Warship captains told the skipper of a COVID-stricken aircraft carrier he was ‘doing what is right’ just before the Navy fired him, emails show

Capt. Brett Crozier, commanding officer of the aircraft carrier USS Theodore Roosevelt (CVN 71), gives remarks during an all-hands call
Capt. Brett Crozier, then the commanding officer of the aircraft carrier USS Theodore Roosevelt (CVN 71), gives remarks during an all-hands call in Dec. 2019. US Navy
  • The US Navy fired a carrier captain after he wrote a letter about a coronavirus outbreak that leaked.
  • After an investigation, the Navy stood by its decision to relieve Capt. Brett Crozier of his command.
  • Emails show that fellow warship captains believed Crozier was “doing the right thing.”
  • Visit the Business section of Insider for more stories.

Warship captains showed strong support for the commanding officer of the aircraft carrier USS Theodore Roosevelt, Capt. Brett Crozier, in emails sent just before the Navy fired him, Task & Purpose reported Friday.

A collection of 1,200 emails sent to and from Crozier’s email between March 25, 2020 and April 2, 2020 that were obtained by Task & Purpose and reported by Jeff Schogol reveal that Crozier had not only the support of his crew when he was relieved of his command, but also the support of fellow skippers.
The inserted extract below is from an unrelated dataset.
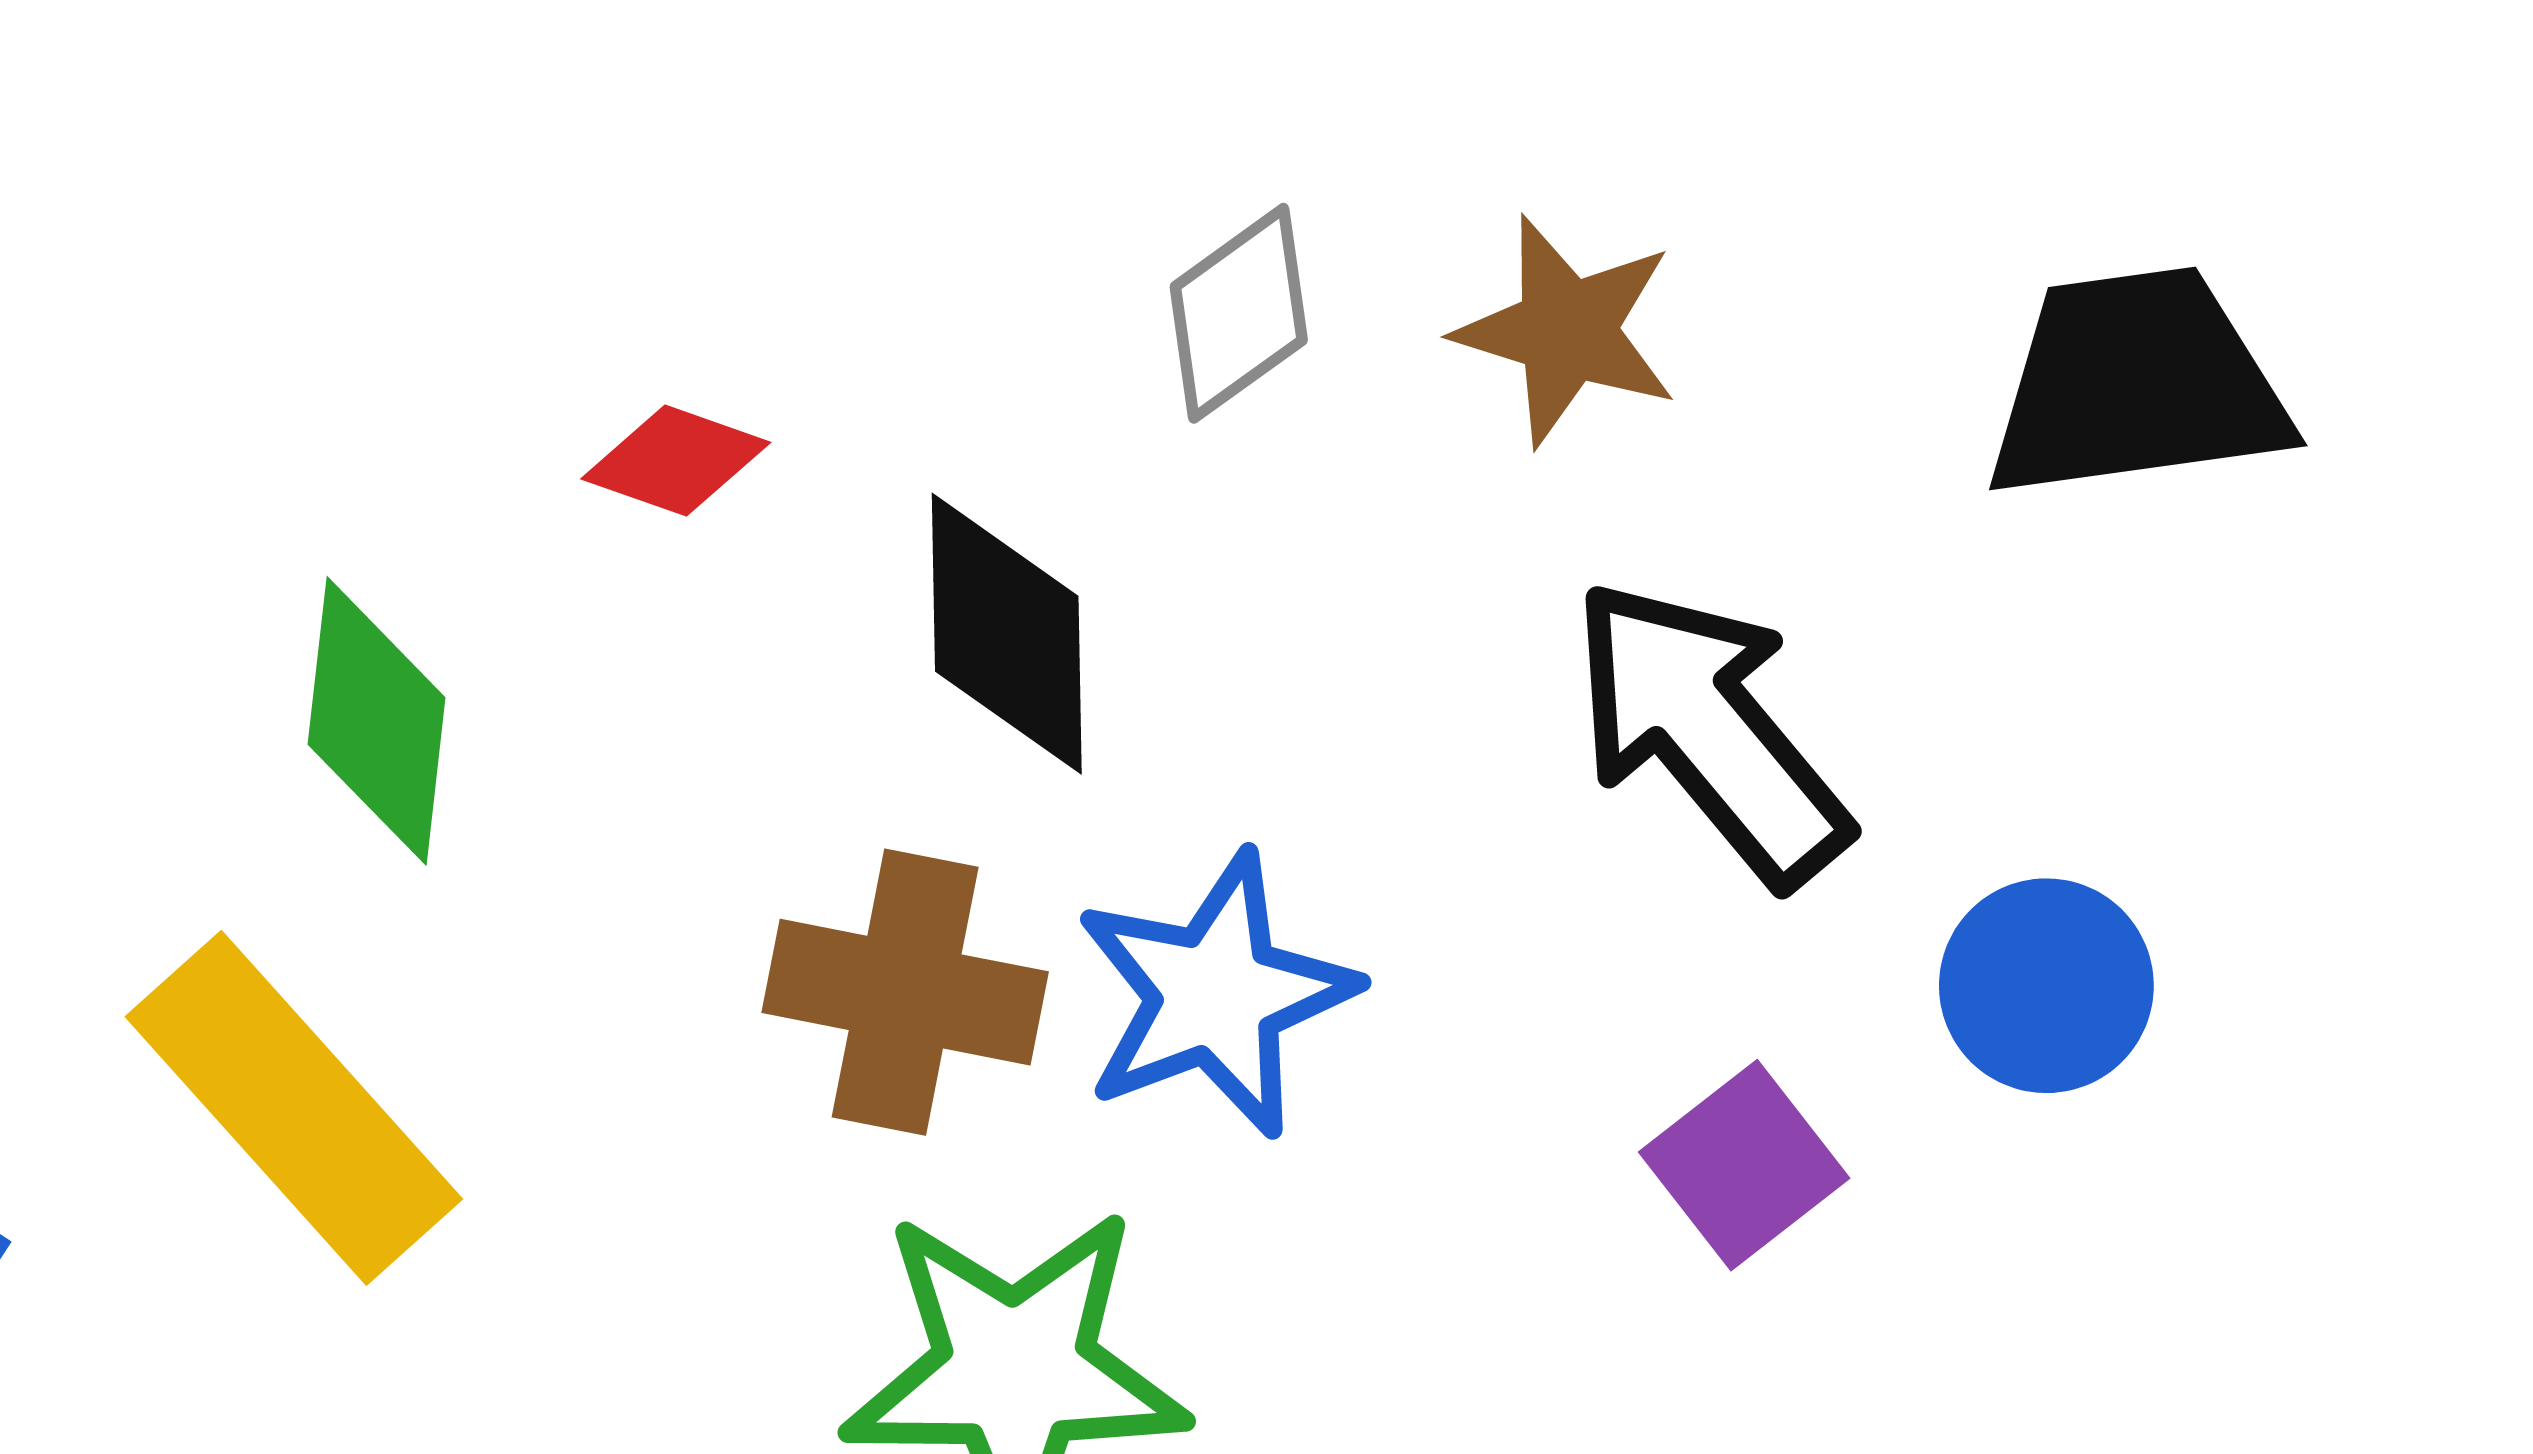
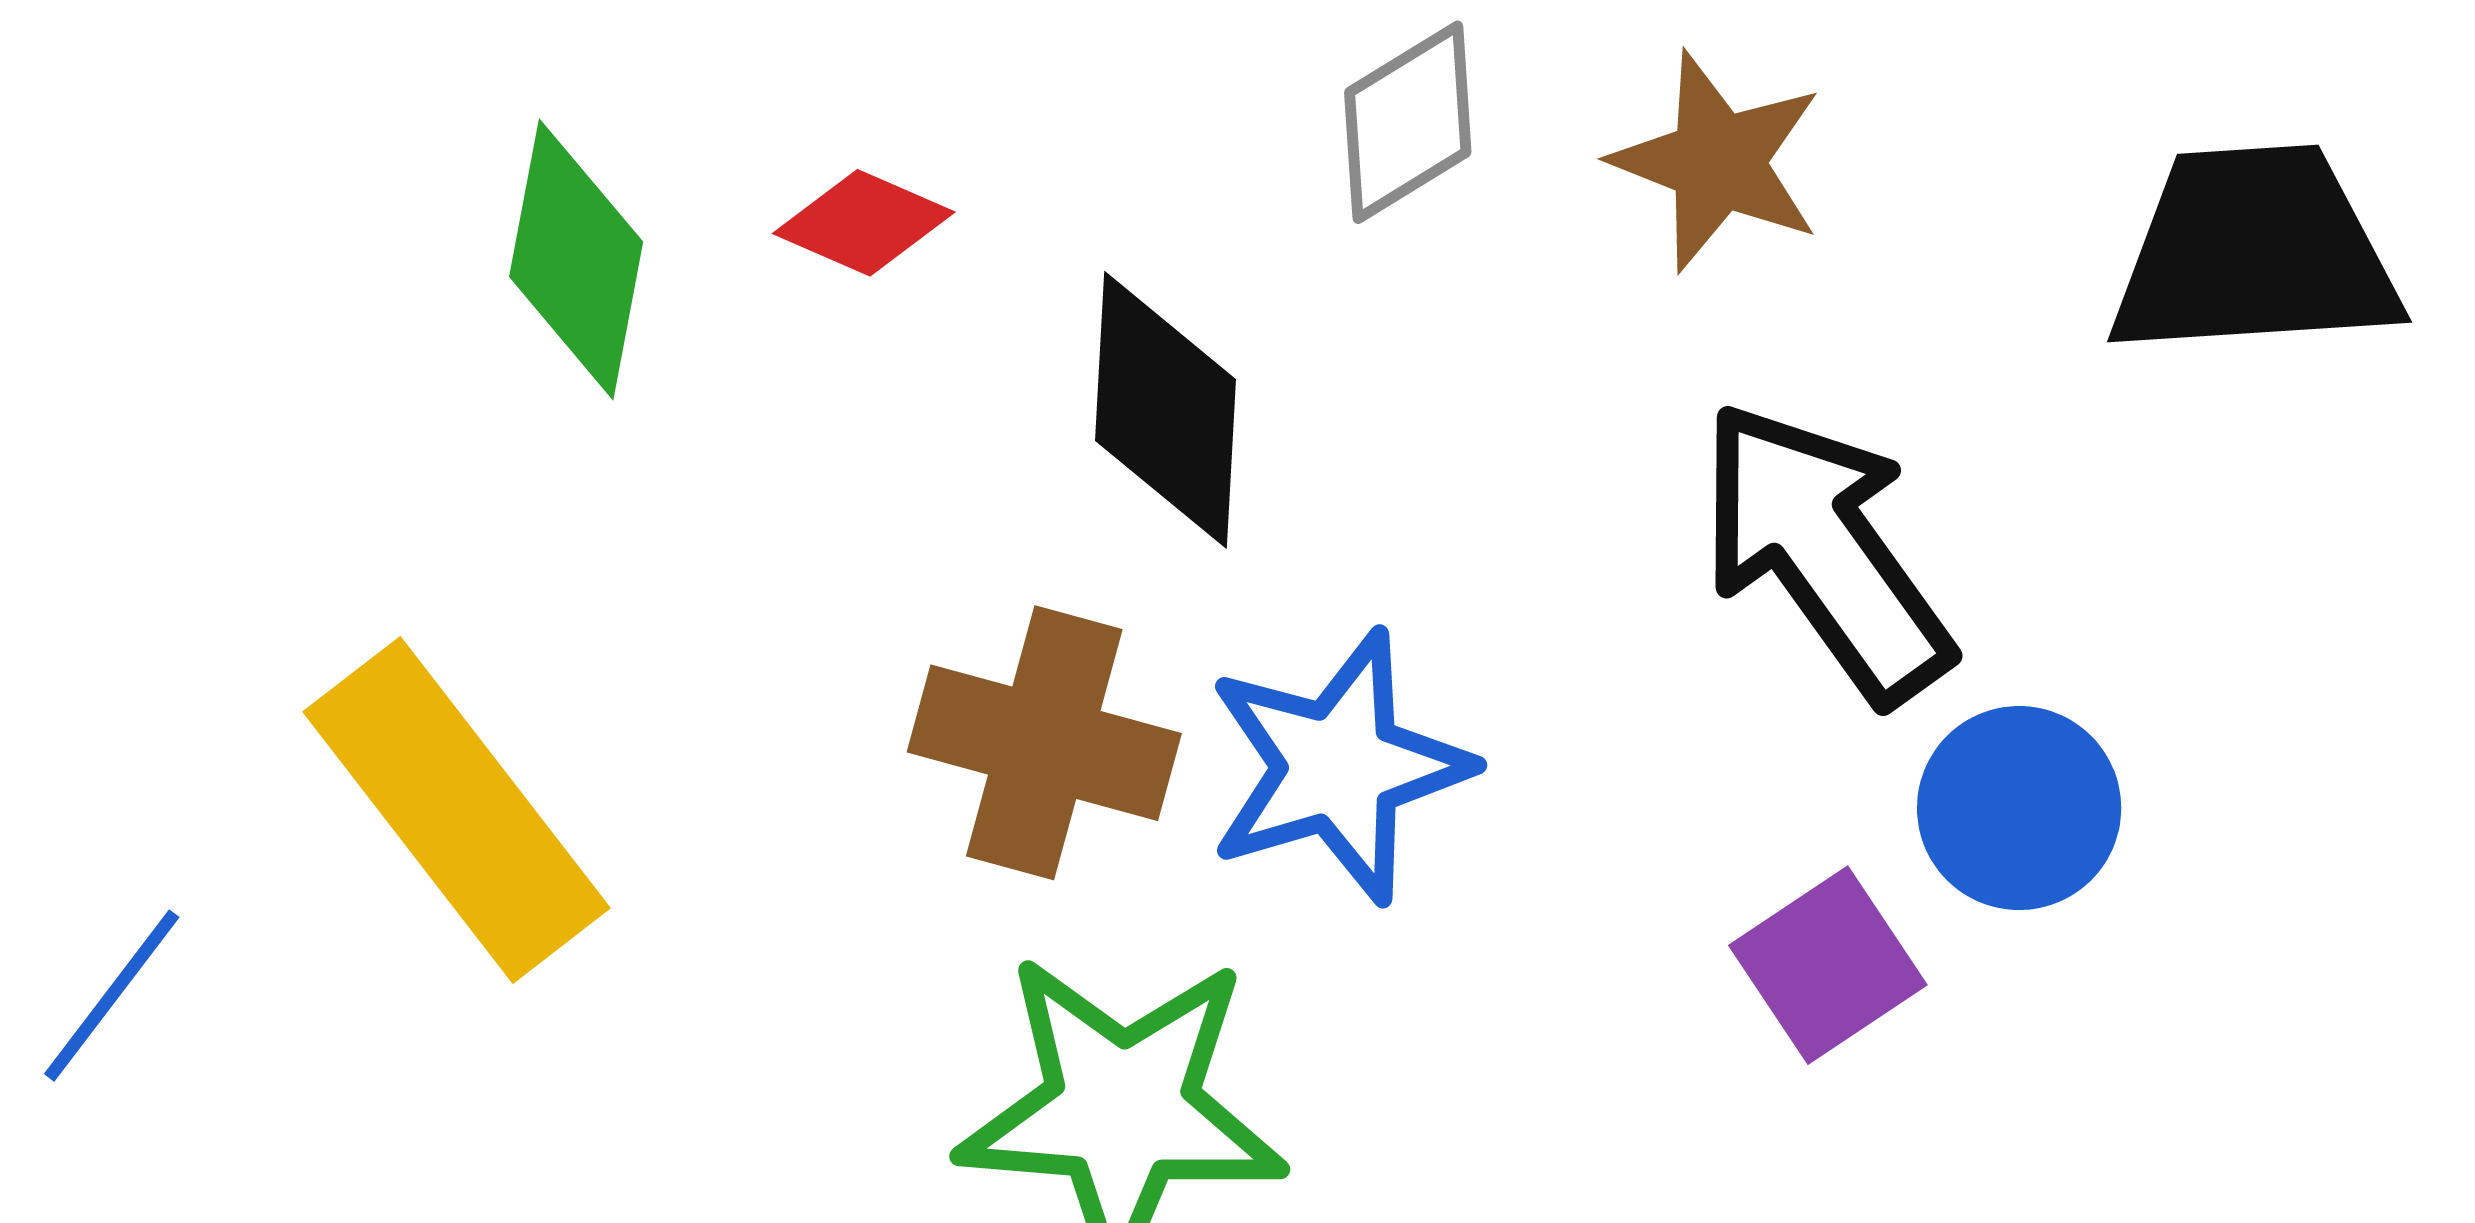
green diamond: (377, 721) -> (576, 259), moved
blue circle: (2046, 986) -> (2019, 808), moved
The Navy publicly acknowledged that there was a COVID-19 outbreak on the USS Theodore Roosevelt on March 24, 2020, revealing that three sailors had tested positive.

The number of coronavirus cases soared within a matter of days as the carrier was forced into port in Guam.

The Theodore Roosevelt Carrier Strike Group transits in formation Jan. 25, 2020. The Theodore Roosevelt Carrier Strike Group is on a scheduled deployment to the Indo-Pacific.
The Theodore Roosevelt Carrier Strike Group transits in formation Jan. 25, 2020. The Theodore Roosevelt Carrier Strike Group is on a scheduled deployment to the Indo-Pacific. U.S. Navy photo by Mass Communication Specialist 2nd Class Anthony Rivera

On March 30, medical professionals aboard the USS Theodore Roosevelt warned that sailors would die if they were not evacuated immediately. That same day, Crozier sent an urgent plea up the chain of command calling for the evacuation of the majority of the crew. “Sailors do not need to die,” he wrote.

“If there is ever a time to ask for help it is now regardless of the impact on my career,” Crozier wrote.

The letter, which was also sent to some Navy personnel outside Crozier’s chain of command, leaked to The San Francisco Chronicle and published in full on March 31, and on April 2, acting Secretary of the Navy Thomas Modly fired Crozier for “poor judgement.” Modly resigned a week later after a series of missteps, which included speaking ill of the captain to his crew.

“I read your letter yesterday in the SF Chronicle,” Capt. Matthew Paradise, commanding officer of the aircraft carrier USS Carl Vinson, wrote in an email to Crozier on April 1.

“I thought it was awesome and a textbook example of speaking truth to power and taking care of your troops,” he said.

Another email obtained by Task & Purpose was from Capt. Sean Bailey, then the commanding officer of the carrier USS George H.W. Bush.

“I know you are feeling an immense amount of heat and outside pressure from everything that is going on right now, but wanted to let you know that the people who matter still support you,” the captain wrote in an email sent on April 1.

“I admire your commitment to communicating candidly to leadership and I’m confident that the ‘leak’ to the SF Chronicle was someone else’s misdirected motivation,” Bailey said. “I know that you are doing what is right to take care of your Sailors and your ship.  Let me know if I can help.”

In a March 31 email to the captain, Cmdr. Patrick Eliason, then the skipper of the destroyer USS The Sullivans, thanked Crozier for “having the guts” to write the letter that ultimately derailed his career.

After he was relieved of his command, Crozier departed his ship, but he did so to the sound of his crew chanting his name. Modly was angered by videos of this send-off and flew to Guam afterwards to address the crew, a trip that would cost him job and taxpayers an estimated $US243,000 ($316,828).

After a preliminary investigation, Navy leaders recommended late last April that Crozier be reinstated, but they changed their minds after a deeper investigation.

“Had I known then what I know today, I would not have made that recommendation to reinstate Capt. Crozier. Moreover, if Capt. Crozier were still command today, I would be relieving him,” Chief of Naval Operations Adm. Mike Gilday said last June.

He argued that Crozier “fell well short of what we expect of those in command.”

The Navy battled the outbreak aboard the USS Theodore Roosevelt for months and did end up eventually evacuating the majority of the crew as more than one thousand sailors tested positive for COVID-19. A number of sailors were hospitalized by the virus, and one sailor died.